Page MenuHomePhabricator

pywikibot delinker script: support removal of files not enclosed in double brackets
Open, Needs TriagePublicBUG REPORT

Description

Steps to replicate the issue (include links if applicable):

The delinker script currently only removes files wrapped in double brackets, like [[file:title.extension]]. However, many files are not in this format and appear as values in template parameters, gallery tags, and elsewhere. These files should also be removed. Since we already have the full title of the deleted files from the deletion log, implementing this process would be relatively simple.

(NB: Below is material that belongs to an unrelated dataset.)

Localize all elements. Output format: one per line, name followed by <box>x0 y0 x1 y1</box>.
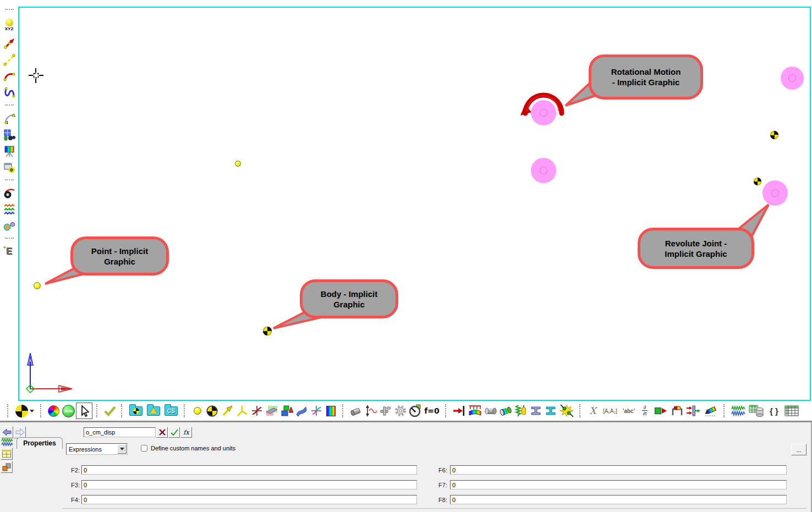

I noticed some more issues along with the main title. Here:

  • Run this on ckbwiki: python pwb.py delinker -family:wikipedia -lang:ckb -category

What happens?:
You should get these lines, but files in these two pages are not wrapped in double brackets.
First page:

Reading settings from scripts.ini file.
WARNING: "since" is not a valid option. It was ignored.
.
>>> Delinking پەڕگە:2001 A Space Odyssey (1968) theatrical poster variant.jpg <<<


>>> ٢٠٠١: ئۆدێسەی بۆشایی ئاسمان <<<
No changes were needed on [[ckb:٢٠٠١: ئۆدێسەی بۆشایی ئاسمان]]

Next page:

>>> Delinking پەڕگە:Almaty 13.jpg <<<


>>> ئالماتی <<<
No changes were needed on [[ckb:ئالماتی]]

What should have happened instead?:

  • The message WARNING: "since" is not a valid option. It was ignored. should not appear since we did not provide the -since option.
  • The script initially shows >>> Delinking پەڕگە:2001 A Space Odyssey (1968) theatrical poster variant.jpg <<< and then displays the page title >>> ٢٠٠١: ئۆدێسەی بۆشایی ئاسمان <<<. This causes confusion as it's unclear which file corresponds to which page. The page title should appear first, followed by the delinking messages. Explained here: T388851#11399212
  • The script shows No changes were needed on [[ckb:٢٠٠١: ئۆدێسەی بۆشایی ئاسمان]] without removing the file link even though the file was deleted locally. Since we have got the full file name, the script should remove it unconditionally.
  • The same issue occurs with the next page, where Almaty 13.jpg was deleted on Wikimedia Commons and is called in <gallery> tags. It was expected to be removed, but the script did not remove it.

Software version
Release version: 9.6.2

Event Timeline

Change #1207187 had a related patch set uploaded (by Dumbledore; author: Dumbledore):

[pywikibot/core@master] Fix delinker: Support file removal beyond [[File:]] syntax

https://gerrit.wikimedia.org/r/1207187

hi @Aram,

I have submitted a patch in Gerrit that addresses this task.
Feedback and review would be appreciated. Thank you!

Hi @Dumbledore,

Thank you for working on this. I updated delinker.py with your patch and tested it locally. The results are mixed:

Fixed:

  • The WARNING: "since" is not a valid option. It was ignored. no longer appears when omitting the -since argument.
  • The page title is now correctly displayed before the filenames.

Remaining Issues:

  • The bot still fails to remove the deleted files, just as it did before.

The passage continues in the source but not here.